Sipho Mabena
Premium Journalist
2 minute read
18 Feb 2019
6:00 am

Tito unlikely to increase taxes

Sipho Mabena

The presentation of the 2019 budget will certainly be a challenging maiden speech for Finance Minister Tito Mboweni, given the backdrop of heavily indebted state-owned enterprises (SOEs), a sluggish economy and high unemployment.

Picture: Phando Jikelo/ African News Agency (ANA)

Saved by the polls, over-taxed South Africans are set to escape tax hikes in Wednesday’s budget speech but analysts believe the reprieve will be short-lived, with the sting of the fiscus deficit expected to come in the medium-term budget policy statement after the elections.

The presentation of the 2019 budget will certainly be a challenging maiden speech for Finance Minister Tito Mboweni, given the backdrop of heavily indebted state-owned enterprises (SOEs), a sluggish economy and high unemployment.

Eskom alone needs R100 bion and Mboweni is expected to outline how President Cyril Ramaphosa’s drastic measures to pull the power utility out of the doldrums will be bankrolled.

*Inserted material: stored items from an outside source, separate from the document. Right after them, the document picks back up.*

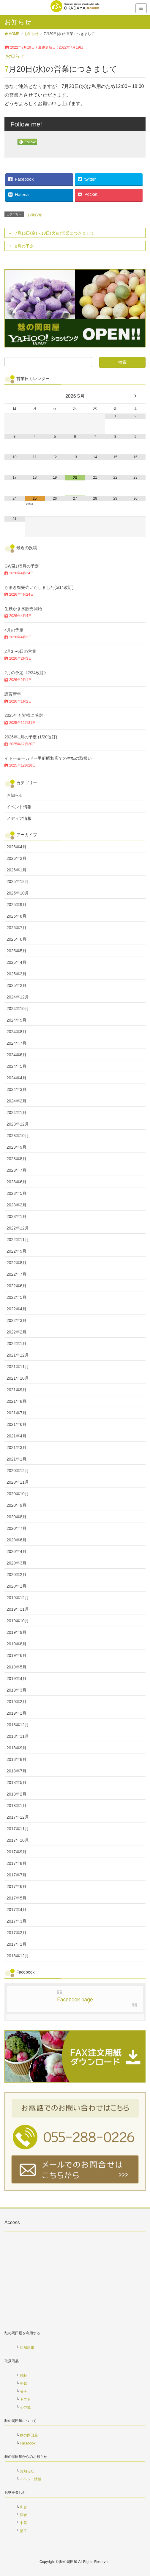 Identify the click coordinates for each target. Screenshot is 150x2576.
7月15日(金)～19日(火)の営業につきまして (54, 233)
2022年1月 (16, 1343)
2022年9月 (16, 1251)
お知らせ (14, 56)
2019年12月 (18, 1597)
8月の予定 (24, 246)
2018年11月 (18, 1736)
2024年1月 (16, 1112)
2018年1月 (16, 1805)
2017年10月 (18, 1840)
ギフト (25, 2399)
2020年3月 (16, 1563)
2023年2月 (16, 1205)
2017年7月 (16, 1875)
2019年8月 (16, 1644)
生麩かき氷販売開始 (23, 608)
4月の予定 (13, 630)
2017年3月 (16, 1921)
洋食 (23, 2515)
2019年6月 (16, 1655)
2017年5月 (16, 1898)
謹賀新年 (12, 694)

Economist Chris Hart believes it is unlikely Mboweni will increase taxes and levies because of the negative impact on the ANC government’s election campaign.

He said: “The tax base is exhausted and you do not increase taxes of the already overtaxed electorate in an election year…”

Hart said Mboweni was likely to announce increased taxes in the medium-term budget policy statement but that this will be done through levies and increased tolls.

Senior economist of Econometrix Mike Schussler said government could borrow from the international market or change the prescribed assets for pension funds – a back door.

We are probably going to see the government encouraging changing rules and regulations of pension funds so they invest more of our savings into Eskom and government bonds,” he said.

Schussler said government could look at trimming its salary bill but this may be problematic as civil servants expect a pay hike.

Professor Rasigan Maharaj, director of Tshwane University of Technology’s Institute for Economic Research, said SOEs had the money they needed, but it was in the pockets of looters and must be recovered.

“The failure of Eskom is because it is corporatised, almost privatised. It is not because it is a state-owned enterprise working on the people of SA’s mandate.

“It is working in the interest of people that give it money and who steal the money from it,” he said.